Ryuichi Sakamoto, scomparso nel 2023, non è stato solo un pioniere della musica elettronica e del pop d’avanguardia, ma anche uno dei più grandi visionari della musica per film.
La sua abilità nel fondere melodie tradizionali dell’Estremo Oriente con l’elettronica occidentale e la grandiosità orchestrale ha regalato al cinema atmosfere indimenticabili. Ecco le 5 colonne sonore fondamentali che hanno segnato la sua straordinaria carriera nel grande schermo.

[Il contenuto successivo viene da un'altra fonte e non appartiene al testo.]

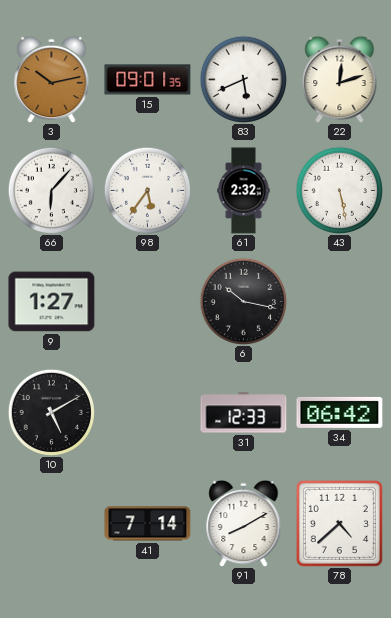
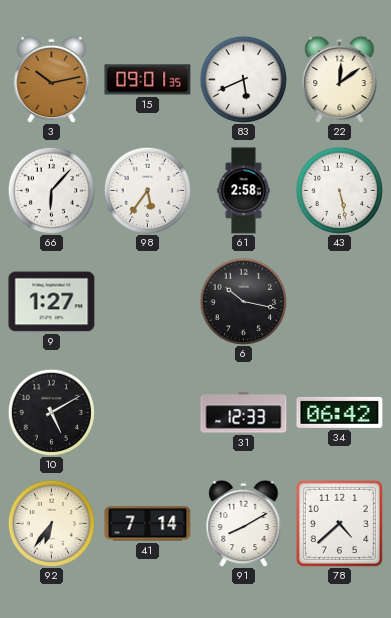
22: 12:12 -> 12:09
61: 2:32 -> 2:58
92: none -> 6:36
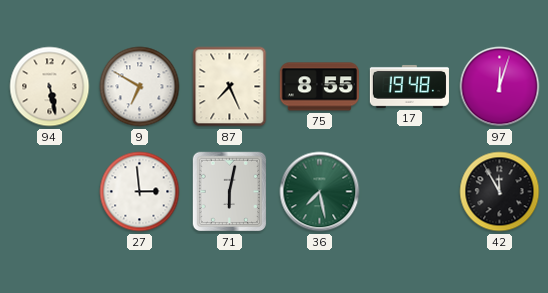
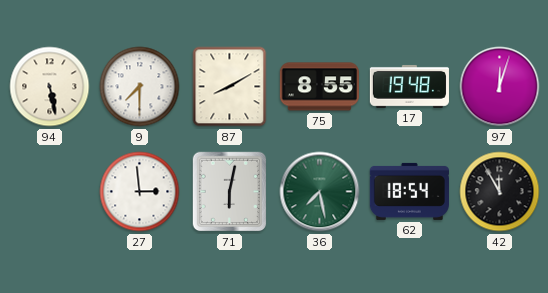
9: 6:50 -> 7:30
87: 7:26 -> 8:10
62: none -> 18:54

1. Furyo (Merry Christmas, Mr. Lawrence, 1983)
Per il film di Nagisa Ōshima (in cui recita anche a fianco di David Bowie), Sakamoto compone una delle tracce più iconiche della storia del cinema. Il tema principale, guidato da un campionamento di tastiere che evoca un gamelan indonesiano reinventato, è un miracolo di malinconia e bellezza. È il perfetto contrasto sonoro alla brutalità e alla rigidità di un campo di prigionia della Seconda Guerra Mondiale.
2. L’ultimo imperatore (The Last Emperor, 1987)
Diretto da Bernardo Bertolucci, questo kolossal storico vale a Sakamoto il Premio Oscar per la migliore colonna sonora (condiviso con David Byrne e Cong Su). I suoi brani mescolano la solennità delle orchestre occidentali con strumenti tradizionali cinesi, catturando la tragica solitudine e la fine di un’era vissuta dal protagonista Pu Yi. Il brano Rain rimane una vetta assoluta di lirismo drammatico.

3. Il tè nel deserto (The Sheltering Sky, 1990)
Ryuichi Sakamoto torna a collaborare con Bertolucci e vince un Golden Globe. Questa partitura ipnotica riflette l’immensità, il vuoto e il mistero del deserto nordafricano, specchio dello smarrimento esistenziale della coppia protagonista. Gli archi si muovono come dune mosse dal vento, sospesi tra amore, isolamento e inevitabile tragedia.
4. Piccolo Buddha (Little Buddha, 1993)
L’ultimo capitolo della “trilogia orientale” con Bertolucci porta Sakamoto a esplorare sonorità mistiche, incorporando scale musicali e canti tradizionali indiani e tibetani. La musica evoca una profonda spiritualità e un senso di pace interiore, accompagnando con grazia la narrazione visiva del percorso verso l’illuminazione.

5. Revenant – Redivivo (The Revenant, 2015)
In una fase più matura e sperimentale, collaborando con Alva Noto, il compositore giapponese crea per il film (clicca QUI per leggere la recensione) del regista Alejandro González Iñárritu un’opera minimalista e raggelante. Prive di melodie convenzionali, le composizioni fatte di droni elettronici e lunghi accordi di archi amplificano l’isolamento accecante, il freddo dell’inverno del Nord America e la pura spinta alla sopravvivenza del protagonista. Una colonna sonora che non commenta le immagini, ma diventa parte integrante della natura selvaggia.